[GLUTEN-4889][VL] Support approx_percentile
What changes were proposed in this pull request?
Support approx_percentile for VL backend
(Fixes: #4889)
How was this patch tested?
UT
https://github.com/apache/incubator-gluten/issues/4889
Run Gluten Clickhouse CI
CC: @zhztheplayer
I believe the change on Gluten side is ready now. But the ApproxPercentileAggregate implements in velox has to make some minor modification, becasue when add intermediate data, it checks the row vector encoding in addIntermediateImpl
https://github.com/facebookincubator/velox/blob/main/velox/functions/prestosql/aggregates/ApproxPercentileAggregate.cpp#L652 ,
I believe the encoding is guaranteed by extractAccumulators https://github.com/facebookincubator/velox/blob/main/velox/functions/prestosql/aggregates/ApproxPercentileAggregate.cpp#L262.

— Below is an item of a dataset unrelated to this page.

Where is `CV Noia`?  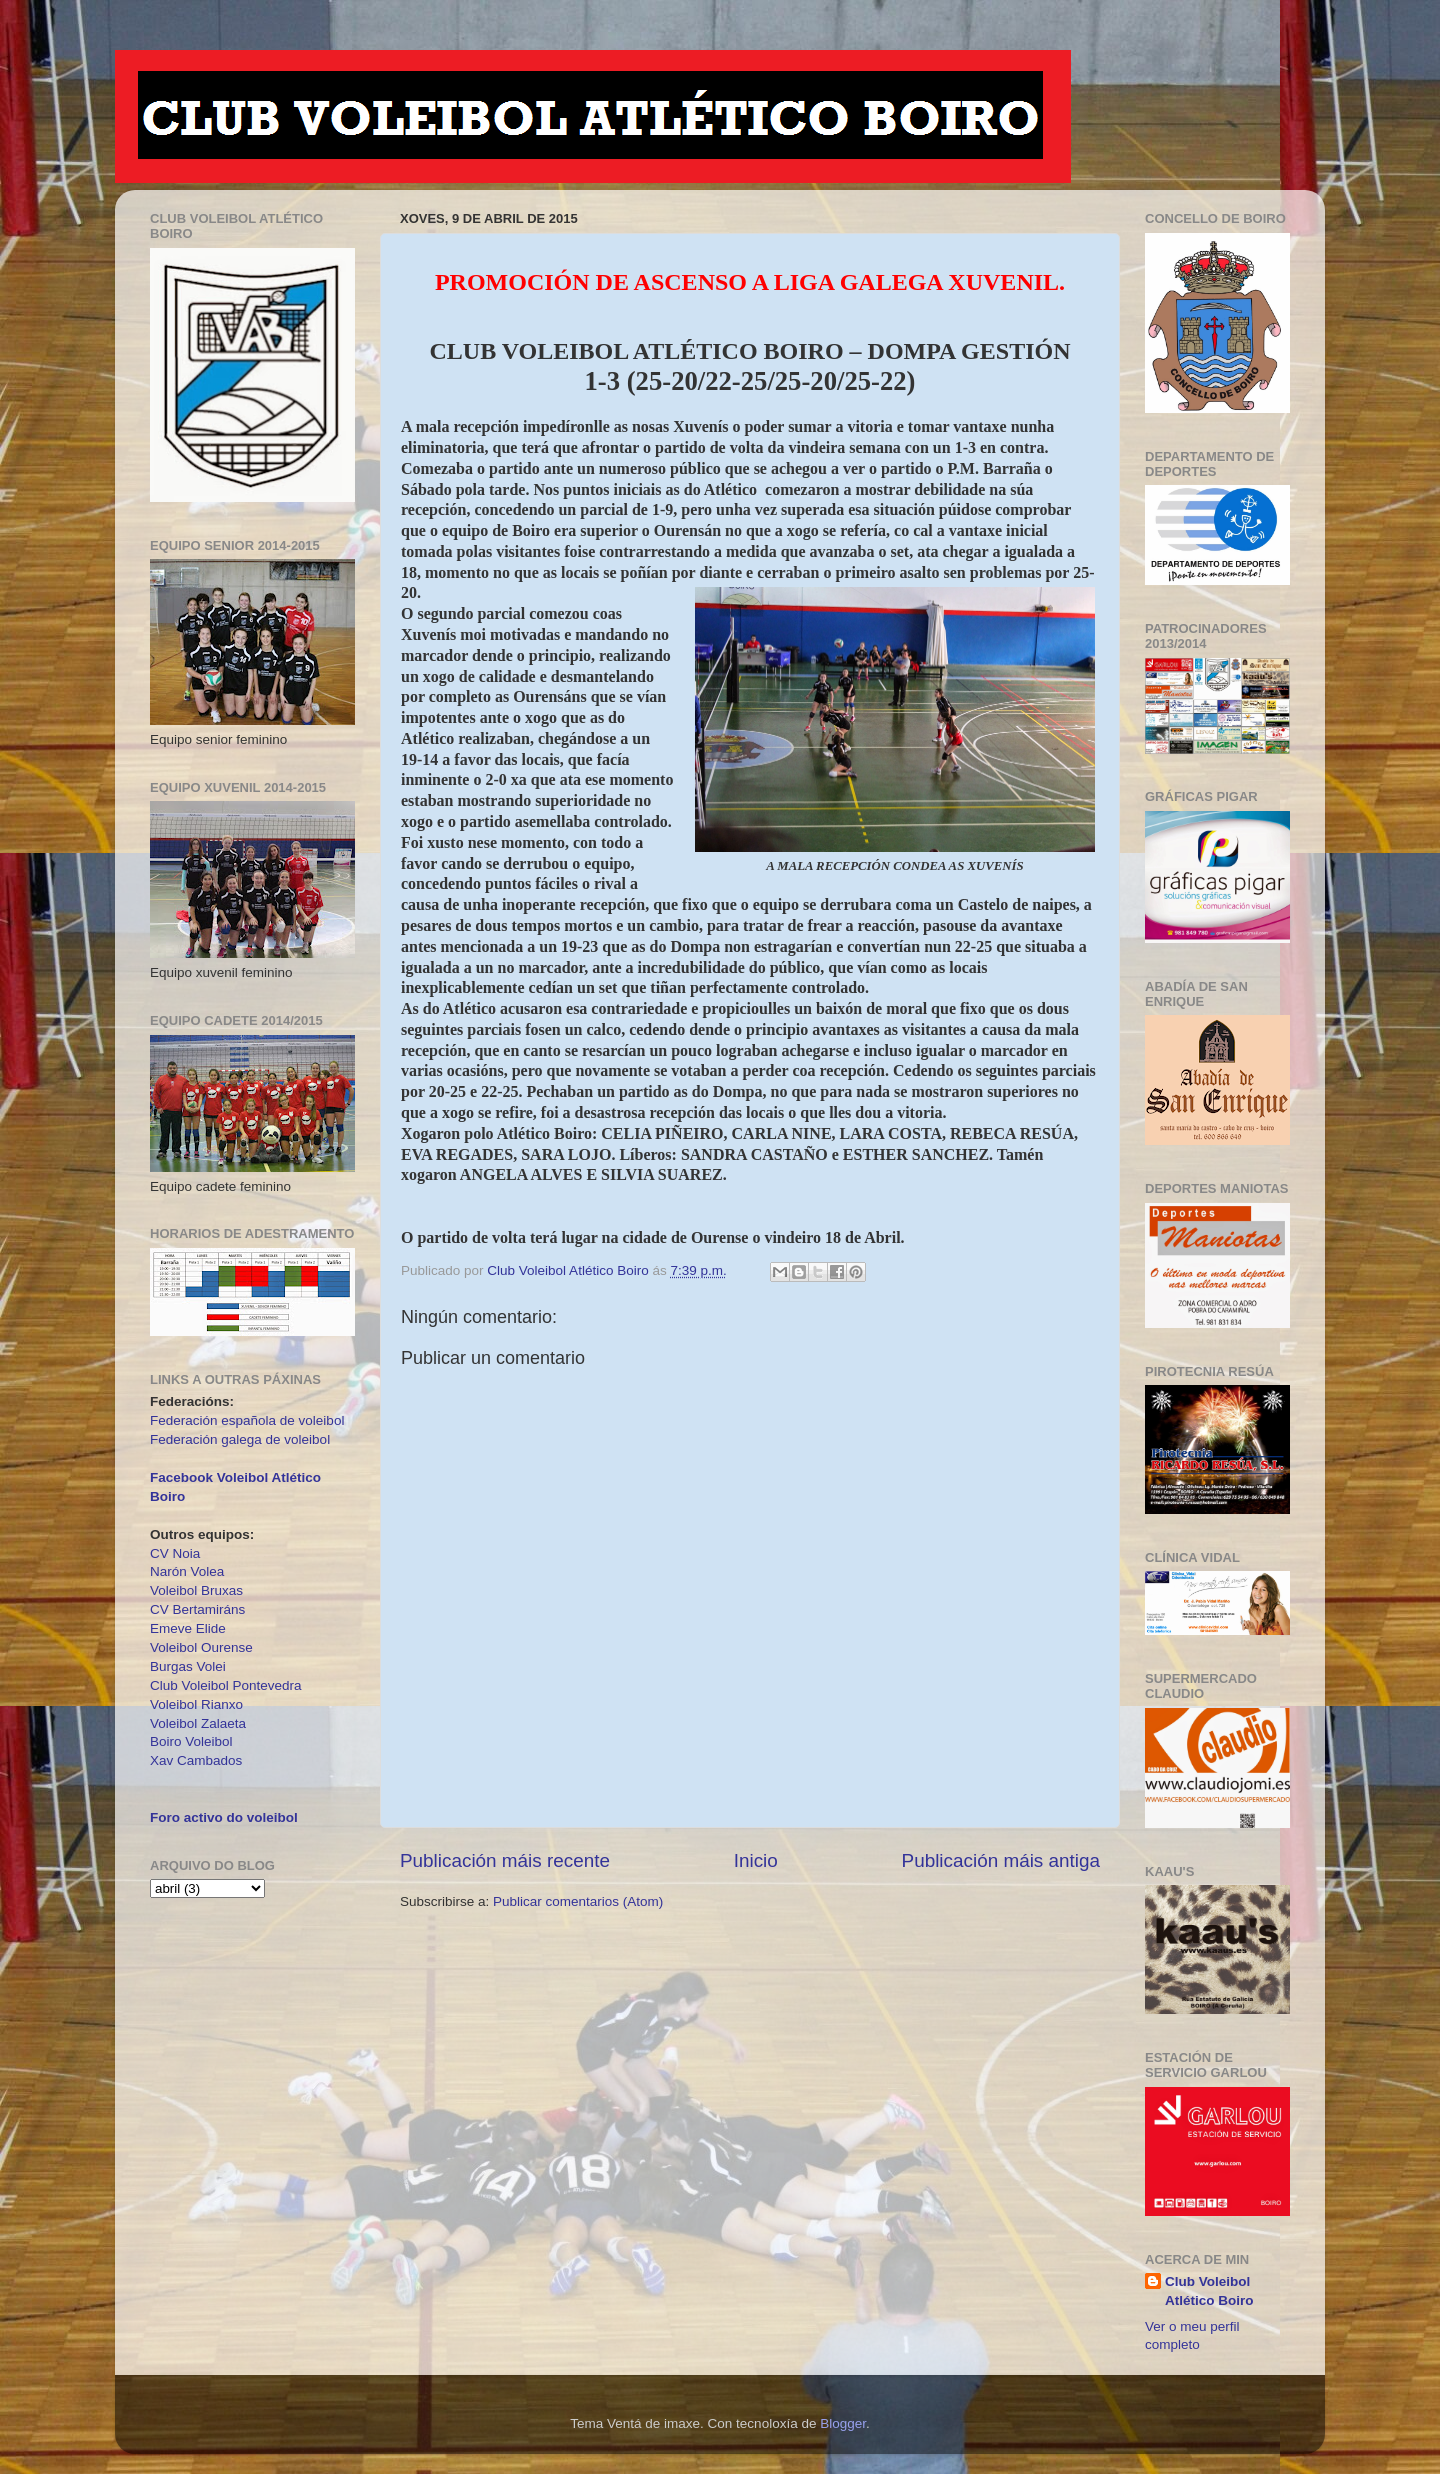
CV Noia is located at coordinates (175, 1553).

But when it comes in Gluten, the output of PartialAgg are processed by Shuffle, which will flatten all vectors, so that the encoding is not guaranteed when added to FinalAgg. https://github.com/apache/incubator-gluten/blob/main/cpp/velox/shuffle/VeloxShuffleWriter.cc#L343
cc @zhztheplayer @liujiayi771 @ulysses-you
Thank you in advance!
I believe the change on Gluten side is ready now.

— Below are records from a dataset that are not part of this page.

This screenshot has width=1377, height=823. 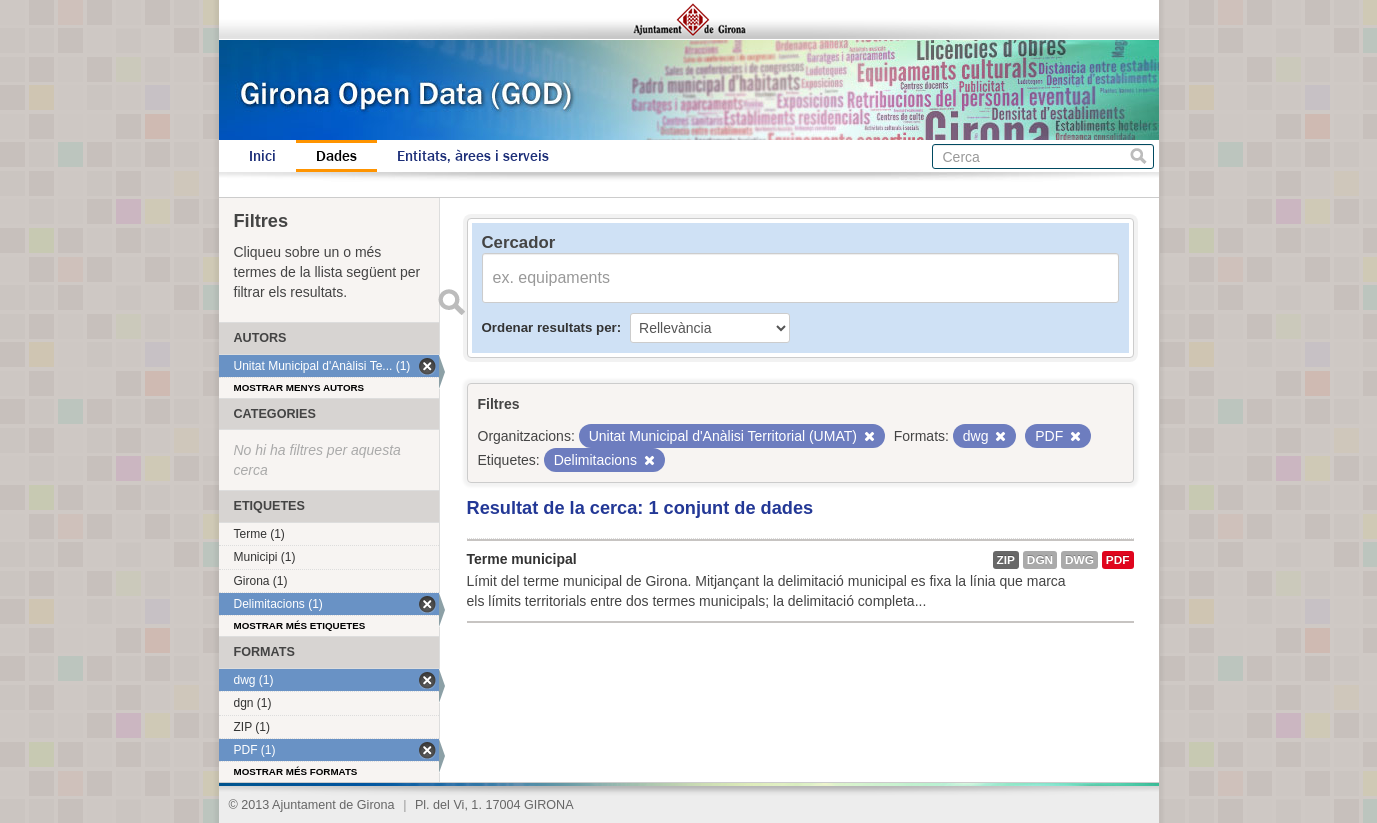 What do you see at coordinates (1040, 560) in the screenshot?
I see `dgn` at bounding box center [1040, 560].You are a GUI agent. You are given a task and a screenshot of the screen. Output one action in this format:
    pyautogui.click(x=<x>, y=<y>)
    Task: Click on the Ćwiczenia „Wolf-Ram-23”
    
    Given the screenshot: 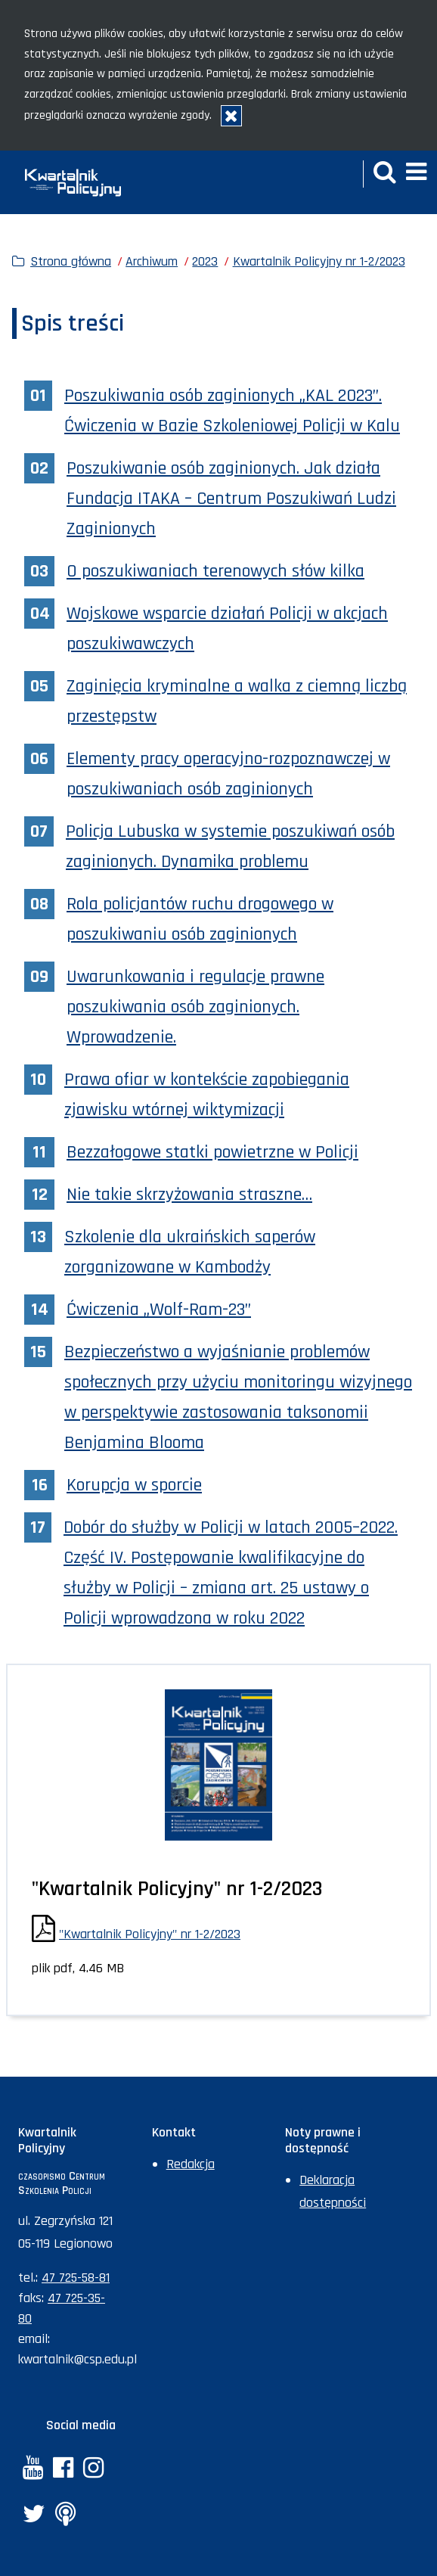 What is the action you would take?
    pyautogui.click(x=159, y=1309)
    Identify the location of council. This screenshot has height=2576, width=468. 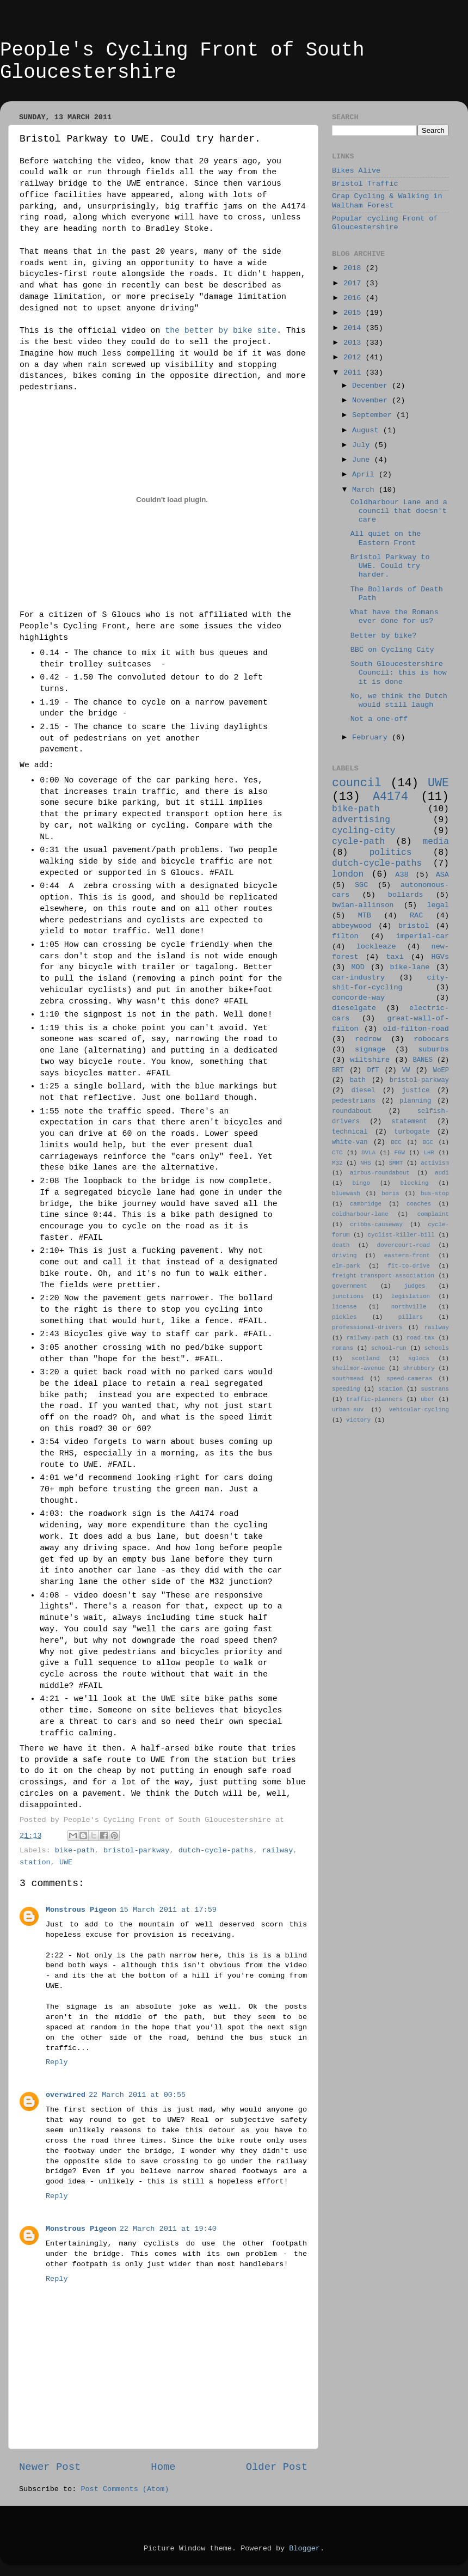
(356, 783).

Did that mean this PR can be merged prior to merging Velox changes?
@WangGuangxin Perhaps we could create an issue in the upstream Velox community to remove this verification.
Hi @WangGuangxin so the current plan is to merge
VELOX_REPO=https://github.com/wangguangxin/velox.git VELOX_BRANCH=2024_03_15_approx_percentile
to upstream Velox before this ? Am I understanding correctly?
this
yes, we should merge to upsteam first before merge this PR
@WangGuangxin Any progress of this PR?